Extracted data entries:
——————————
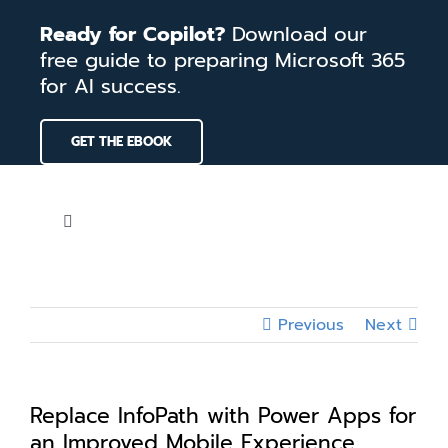
Skip
Ready for Copilot?
Download our
to
free guide to preparing Microsoft 365
content
for AI success.
GET THE EBOOK
Toggle
Navigation
Home
Previous
Next
Services
Our Work
Replace InfoPath with Power Apps for
an Improved Mobile Experience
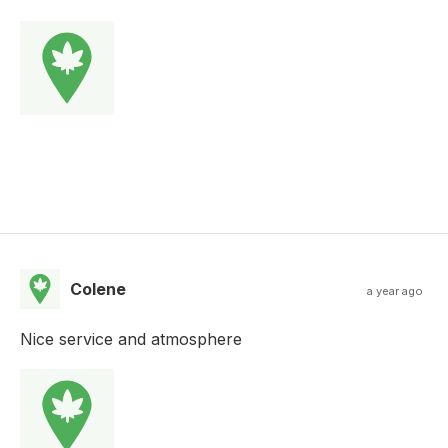
Colene
a year ago
Nice service and atmosphere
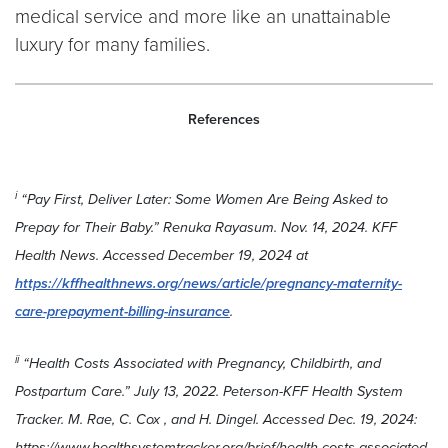
medical service and more like an unattainable
luxury for many families.
References
i
“Pay First, Deliver Later: Some Women Are Being Asked to
Prepay for Their Baby.” Renuka Rayasum. Nov. 14, 2024. KFF
Health News. Accessed December 19, 2024 at
https://kffhealthnews.org/news/article/pregnancy-maternity-
care-prepayment-billing-insurance
.
ii
“Health Costs Associated with Pregnancy, Childbirth, and
Postpartum Care.” July 13, 2022. Peterson-KFF Health System
Tracker. M. Rae, C. Cox , and H. Dingel. Accessed Dec. 19, 2024:
https://www.healthsystemtracker.org/brief/health-costs-associated-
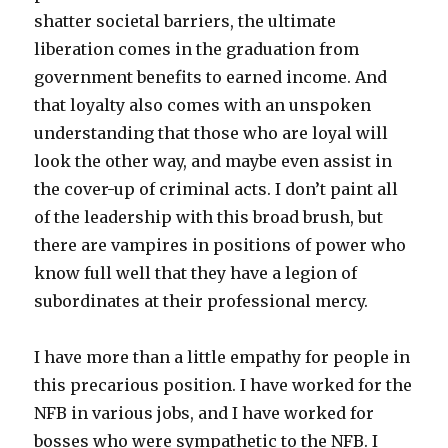
shatter societal barriers, the ultimate
liberation comes in the graduation from
government benefits to earned income. And
that loyalty also comes with an unspoken
understanding that those who are loyal will
look the other way, and maybe even assist in
the cover-up of criminal acts. I don’t paint all
of the leadership with this broad brush, but
there are vampires in positions of power who
know full well that they have a legion of
subordinates at their professional mercy.
I have more than a little empathy for people in
this precarious position. I have worked for the
NFB in various jobs, and I have worked for
bosses who were sympathetic to the NFB. I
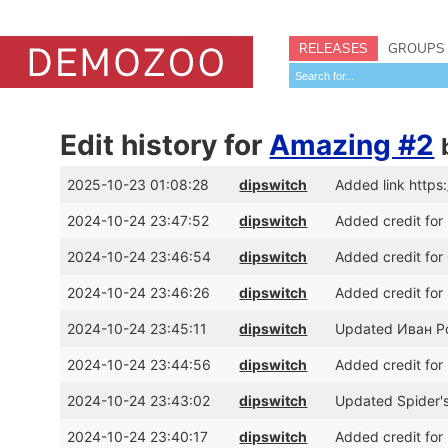
RELEASES
GROUPS
Edit history for
Amazing #2
2025-10-23 01:08:28
dipswitch
Added link https
2024-10-24 23:47:52
dipswitch
Added credit for
2024-10-24 23:46:54
dipswitch
Added credit for
2024-10-24 23:46:26
dipswitch
Added credit for
2024-10-24 23:45:11
dipswitch
Updated Иван Ро
2024-10-24 23:44:56
dipswitch
Added credit for
2024-10-24 23:43:02
dipswitch
Updated Spider's
2024-10-24 23:40:17
dipswitch
Added credit for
——————————
Exercise prompt:
From the first line to the last, repeat the records exactly. Leave out the pictures.

Solution to the problem:
Skip
Ready for Copilot?
Download our
to
free guide to preparing Microsoft 365
content
for AI success.
GET THE EBOOK
Toggle
Navigation
Home
Previous
Next
Services
Our Work
Replace InfoPath with Power Apps for
an Improved Mobile Experience
Colene
a year ago
Nice service and atmosphere
medical service and more like an unattainable
luxury for many families.
References
i
“Pay First, Deliver Later: Some Women Are Being Asked to
Prepay for Their Baby.” Renuka Rayasum. Nov. 14, 2024. KFF
Health News. Accessed December 19, 2024 at
https://kffhealthnews.org/news/article/pregnancy-maternity-
care-prepayment-billing-insurance
.
ii
“Health Costs Associated with Pregnancy, Childbirth, and
Postpartum Care.” July 13, 2022. Peterson-KFF Health System
Tracker. M. Rae, C. Cox , and H. Dingel. Accessed Dec. 19, 2024:
https://www.healthsystemtracker.org/brief/health-costs-associated-
shatter societal barriers, the ultimate
liberation comes in the graduation from
government benefits to earned income. And
that loyalty also comes with an unspoken
understanding that those who are loyal will
look the other way, and maybe even assist in
the cover-up of criminal acts. I don’t paint all
of the leadership with this broad brush, but
there are vampires in positions of power who
know full well that they have a legion of
subordinates at their professional mercy.
I have more than a little empathy for people in
this precarious position. I have worked for the
NFB in various jobs, and I have worked for
bosses who were sympathetic to the NFB. I
RELEASES
GROUPS
Edit history for
Amazing #2
2025-10-23 01:08:28
dipswitch
Added link https
2024-10-24 23:47:52
dipswitch
Added credit for
2024-10-24 23:46:54
dipswitch
Added credit for
2024-10-24 23:46:26
dipswitch
Added credit for
2024-10-24 23:45:11
dipswitch
Updated Иван Ро
2024-10-24 23:44:56
dipswitch
Added credit for
2024-10-24 23:43:02
dipswitch
Updated Spider's
2024-10-24 23:40:17
dipswitch
Added credit for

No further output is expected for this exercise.